But that very burden of power has made the US increasingly narrow-minded in its ideology. While Europe was still in rubble, the Truman administration was assaulted by the Soviet takeover of Eastern Europe on the one side and the Republican use of this as arguments against social democracy on the other. And the intermixture of the American labor union movement, social democrats, socialists, communists, and agents of the Soviet Union that occurred up through World War II without more than usual controversy became a matter of “treason”. And that was used to delegitimize every single part of the social democratic program from labor unions, to healthcare reform, to strongly egalitarian education, to desegregation.
Another disadvantage. Until the era of guest workers and immigration in Europe, it was pretty monocultural within each country. The culture wars could not be used to seize power and derail reform or the development of infrastructure.
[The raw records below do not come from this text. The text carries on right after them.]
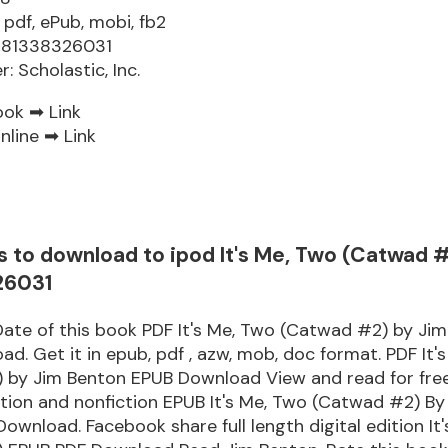
 pdf, ePub, mobi, fb2
9781338326031
r: Scholastic, Inc.
ook ➡
Link
nline ➡
Link
s to download to ipod It's Me, Two (Catwad 
26031
Date of this book PDF It's Me, Two (Catwad #2) by Ji
d. Get it in epub, pdf , azw, mob, doc format. PDF It'
 by Jim Benton EPUB Download View and read for free
tion and nonfiction EPUB It's Me, Two (Catwad #2) By
ownload. Facebook share full length digital edition It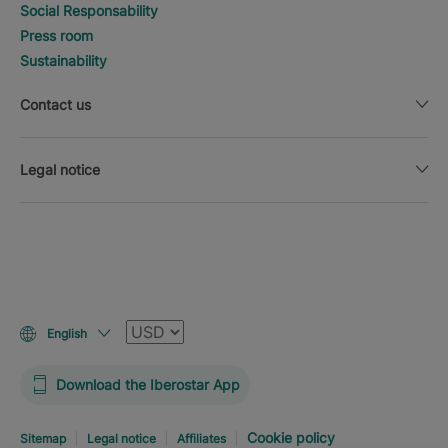
Social Responsability
Press room
Sustainability
Contact us
Legal notice
Currency
English
Download the Iberostar App
Cookie policy
Sitemap
Legal notice
Affiliates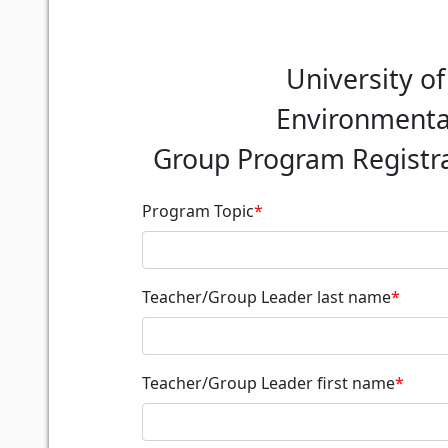
University o
Environmental
Group Program Registra
Program Topic
*
Teacher/Group Leader last name
*
Teacher/Group Leader first name
*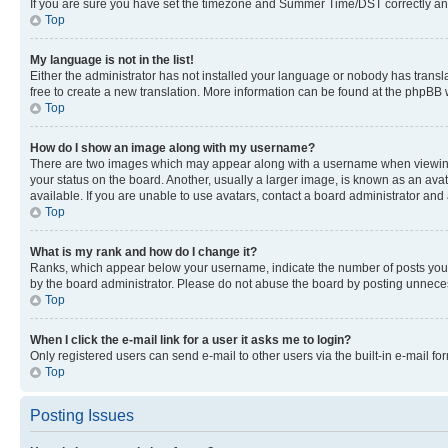
If you are sure you have set the timezone and Summer Time/DST correctly and the
Top
My language is not in the list!
Either the administrator has not installed your language or nobody has transla
free to create a new translation. More information can be found at the phpBB 
Top
How do I show an image along with my username?
There are two images which may appear along with a username when viewing p
your status on the board. Another, usually a larger image, is known as an ava
available. If you are unable to use avatars, contact a board administrator and 
Top
What is my rank and how do I change it?
Ranks, which appear below your username, indicate the number of posts you ha
by the board administrator. Please do not abuse the board by posting unnecessa
Top
When I click the e-mail link for a user it asks me to login?
Only registered users can send e-mail to other users via the built-in e-mail f
Top
Posting Issues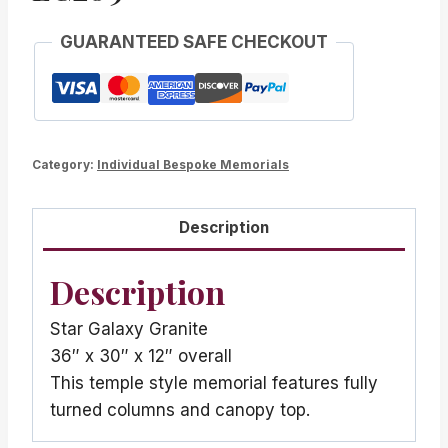
GUARANTEED SAFE CHECKOUT
Category:
Individual Bespoke Memorials
Description
Description
Star Galaxy Granite
36″ x 30″ x 12″ overall
This temple style memorial features fully
turned columns and canopy top.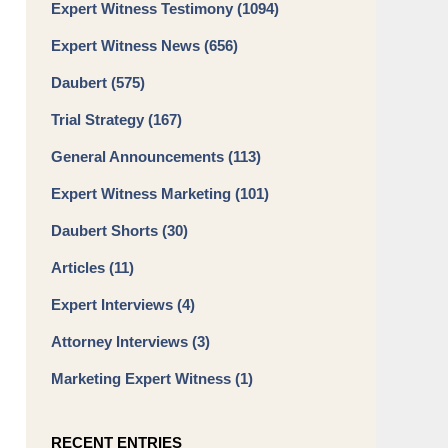
Expert Witness Testimony
(1094)
Expert Witness News
(656)
Daubert
(575)
Trial Strategy
(167)
General Announcements
(113)
Expert Witness Marketing
(101)
Daubert Shorts
(30)
Articles
(11)
Expert Interviews
(4)
Attorney Interviews
(3)
Marketing Expert Witness
(1)
RECENT ENTRIES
At the end of World War II most European countries nationalized most of their infrastructure, including rail. In the US, rail remained in many private hands and because of its subsidy in the past was deliberately shut out of the subsidies afforded highways and air transportation, which were promoted as the transportation of the future.
Finally, the US has the same problem emulating Europe that Russia does. Only part of the country has population densities equivalent to those in Europe. But in the US the other part of the country votes in those representatives who are those telling us not to emulate Europe.
I always hear the “we broke away from Europe specifically to be different, not emulate them!”
Stupidest argument I’ve ever heard, of course. Then there’s the nationalism, and that just gets tiring. Of course, I loathe all forms of nationalism and patriotism altogether, sometimes going to extreme measures on the scale, so I cannot empathize with that at all.
I was just reading yesterday about this UK’s group proposal for a 21-hour work week. Oh yeah, we have a lot to learn from our European friends. We need to learn there’s more to life than gadgets and ever more expensive ways to entertain ourselves.
A 21-hour work week decreases unemployment. Now, to be effective, that must go along with a minimum wage bill that allows workers to make roughly the same salary as they did previously.
That’s what happened after the 40-hour work week and minimum wage were passed during the New Deal.
And less the Ebenezer Scrooges be worried about business profits, profits increase as a result of the increased demand.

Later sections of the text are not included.